- [REQUIRED ACTION] Copy the records below exactly, leaving out every picture.

- [ENTRIES SUPPLIED]
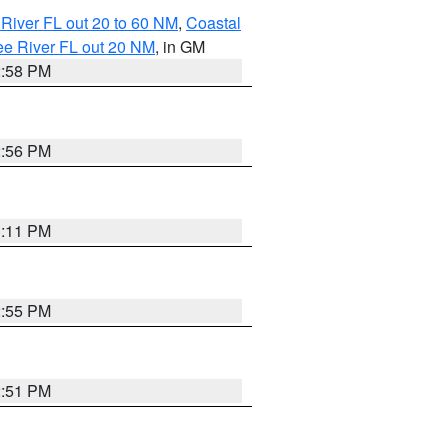
River FL out 20 to 60 NM
,
Coastal
ee River FL out 20 NM
, in GM
2:58 PM
2:56 PM
3:11 PM
2:55 PM
2:51 PM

- [SOLUTION TO THE EXERCISE]
River FL out 20 to 60 NM
,
Coastal
ee River FL out 20 NM
, in GM
2:58 PM
2:56 PM
3:11 PM
2:55 PM
2:51 PM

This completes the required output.